The Murchison Widefield Array (MWA) is a radically new type of radio telescope, with no moving parts, and dependent on prodigious computer power to create exquisite real-time wide-field images of the radio sky, Professor Steven Tingay of the International Centre for Radio Astronomy Research at Curtin University told PTI.

Having frequencies ranging from 80 to 300 MHz and located in the radio-quiet western Australia outback, the MWA will observe with unprecedented sensitivity to discover low-frequency radio phenomena that have never been seen before, he said.

The MWA, with a total cost of 30 million Australian dollars (USD 28.98 million), is an international project led by Curtin University in Australia, MIT Haystack Observatory in the US and the Raman Research Institute (RRI), Bangalore.

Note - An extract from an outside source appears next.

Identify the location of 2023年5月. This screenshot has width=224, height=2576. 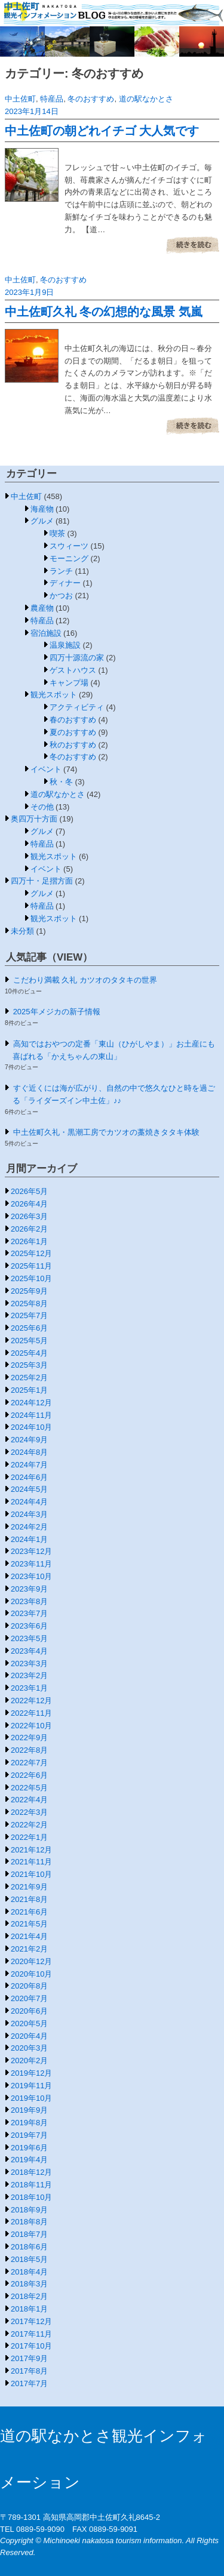 (29, 1638).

Scientists and engineers at the RRI are supplying critical digital electronics sub-systems for the MWA, Tingay said.

Explaining the work, he said, "The radio waves from the distant Universe are converted into electrical signal by the antennas. These signals will go to the receiver where they are converted by the digital sub-system into digital signals, that can then be transmitted via optical fibre to a central processing facility for conversion into images of the sky."

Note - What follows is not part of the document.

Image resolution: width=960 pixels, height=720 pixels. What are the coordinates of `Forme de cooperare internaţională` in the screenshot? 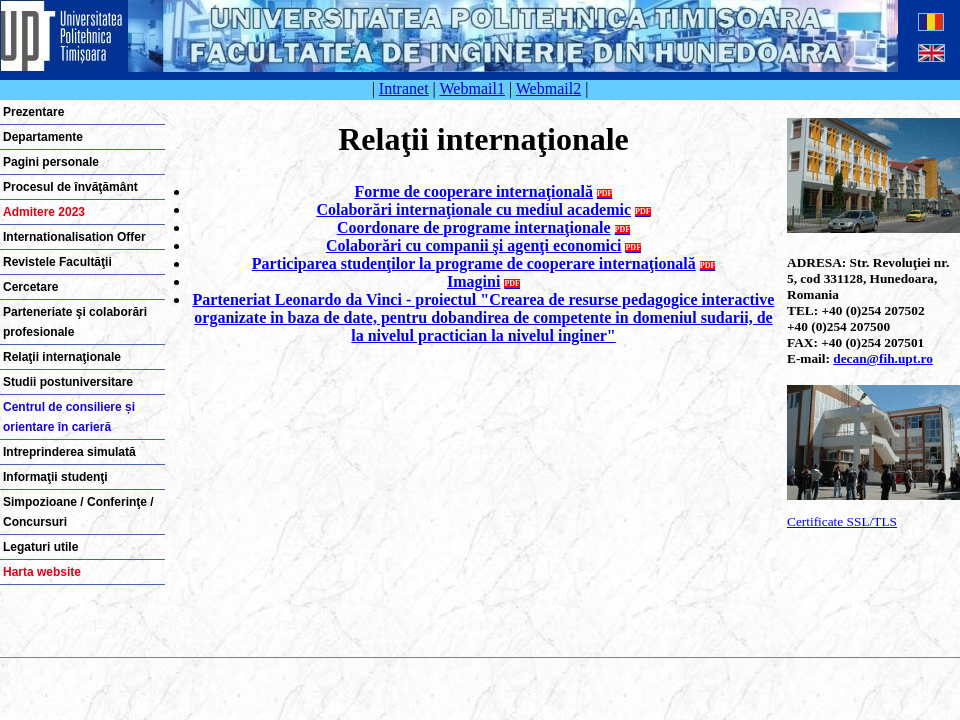 It's located at (474, 191).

"The cost of antennas is very low and they are very small but we are using new and sophisticated technologies in this project, particularly in the computing and signal processing required for the instrument," Tingay said.

A total of 128 antennas will be located over a 3 km area and will be serviced by 16 receivers containing the digital sub-systems from RRI.

Eight antennas are plugged into one receiver. The 128 antennas instrument will be completed by the end of 2012.

The project will study the early Universe, Sun, space weather and time variability of the radio sky. Cosmologists will use the MWA to map the Universe during the Epoch of Reionization, soon after the Big Bang, when the earliest stars, galaxies and quasars formed.

The MWA will map the Sun in the day, with particular focus on solar storms and the ever-changing solar magnetic field that shapes those storms and in turn determines space weather around Earth. And when not looking at the early universe or Sun, the MWA will map the radio sky in the first systematic search for variability, as from supernovae etc.

The MWA is the first so-called large-N array. The field of view is large by the standard of astronomical instruments, being on the order of 30 degrees, Tingay said.

The MWA is located near Boolardy station in Western Australia, at the Murchison Radio-astronomy Observatory (MRO).

The MRO is also the site of CSIRO`s Australian Square Kilometre Array Pathfinder (ASKAP) and one of two candidate sites for the Square Kilometre Array (SKA).

In addition to the geographic link, the MWA is a technology and science pathfinder for the SKA.